BMW lubi być elastyczne. Widać to po najnowszej firmy, z której obecnie korzysta, bo ta może przyjąć na swój pokład wszystko, a to może być w obecnych czasach zgubne.
Co miałem na myśli przez wzmiankę o „wszystkim”? Tak naprawdę… wszystko, pomijając kwestie hybrydowych systemów. BMW na jednej tylko platformie może zbudować samochód z silnikiem spalinowym, z dodatkiem hybrydy, hybrydy typu plug-in i wreszcie w pełni elektryczny.
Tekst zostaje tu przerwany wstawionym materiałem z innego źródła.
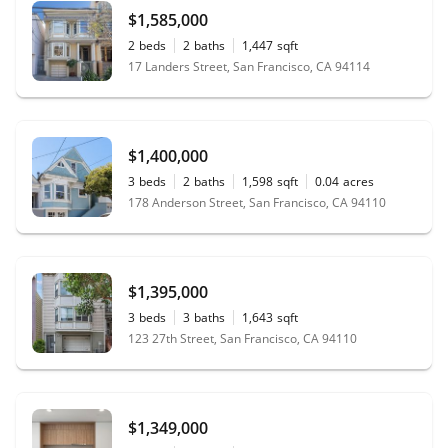
$1,585,000
2
beds
2
baths
1,447
sqft
17 Landers Street, San Francisco, CA 94114
$1,400,000
3
beds
2
baths
1,598
sqft
0.04
acres
178 Anderson Street, San Francisco, CA 94110
$1,395,000
3
beds
3
baths
1,643
sqft
123 27th Street, San Francisco, CA 94110
$1,349,000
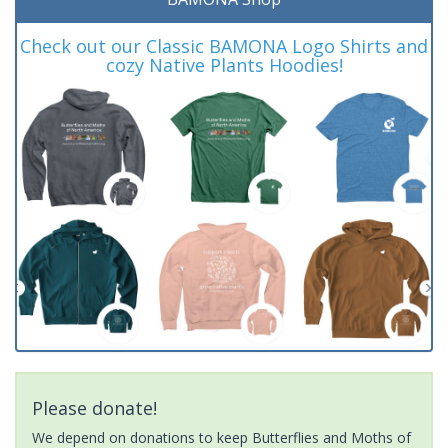
Check out our Classic BAMONA Logo Shirts and
cozy Native Plants Hoodies!
Please donate!
We depend on donations to keep Butterflies and Moths of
Wprawdzie BMW próbowało bawić się z dedykowaną dla BEV, czyli w pełni elektrycznych samochodów, platformą, ale wycofało się z tego pomysłu. Nie było to mądre, bo tylko solidny projekt i przemyślane rozwiązania wyłącznie z myślą o EV są w stanie sprawić, że producent wyciśnie ze swoich elektrycznych modeli wszystko to, co najlepsze.
Teraz postawieni wysoko pracownicy BMW martwią się, że samochody marki nie będą stanowiły wielkiej konkurencji w porównaniu do samochodów elektrycznych stworzonych od podstaw. Jak czytamy:
BMW powinno zmienić kurs i stworzyć platformę technologiczną tylko dla samochodów elektrycznych, odchodząc od opracowywania samochodów, które mogą być wyposażone w silniki elektryczne lub spalinowe – mówi szef rady zakładowej.
Tylko dzięki własnej e-architekturze możemy w pełni wykorzystać zalety pojazdu elektrycznego – powiedział z kolei Manfred Schoch dla magazynu Der Spiegel (via Reuters)
Czytaj też: 8950-konne portfolio, czyli Dodge na 2021 rok
Musimy przy tym zauważyć, że BMW zdecydowało się na tak elastyczne rozwiązanie ze swoimi platformami w celu ograniczenia kosztów rozwoju EV. Może się to opłacać w okresie przejściowym, ale gdy sprzedaż samochodów w pełni elektrycznych wzrośnie do wysokiego poziomu, BMW zacznie popadać w tarapaty przez konkurencję.